§ **TASK STATEMENT**
Find the line containing "guarantee that your skills continue to be" in the entries below. Reproduce that line and each one after it to the end, exactly, with no other lines.

§ **RECORDS PROVIDED**
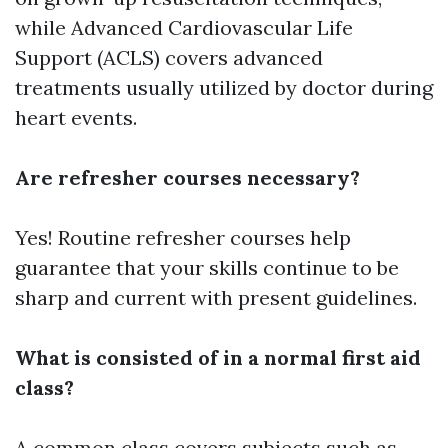
while Advanced Cardiovascular Life
Support (ACLS) covers advanced
treatments usually utilized by doctor during
heart events.
Are refresher courses necessary?
Yes! Routine refresher courses help
guarantee that your skills continue to be
sharp and current with present guidelines.
What is consisted of in a normal first aid
class?
A common class covers subjects such as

§ **ANSWER BOX**
guarantee that your skills continue to be
sharp and current with present guidelines.
What is consisted of in a normal first aid
class?
A common class covers subjects such as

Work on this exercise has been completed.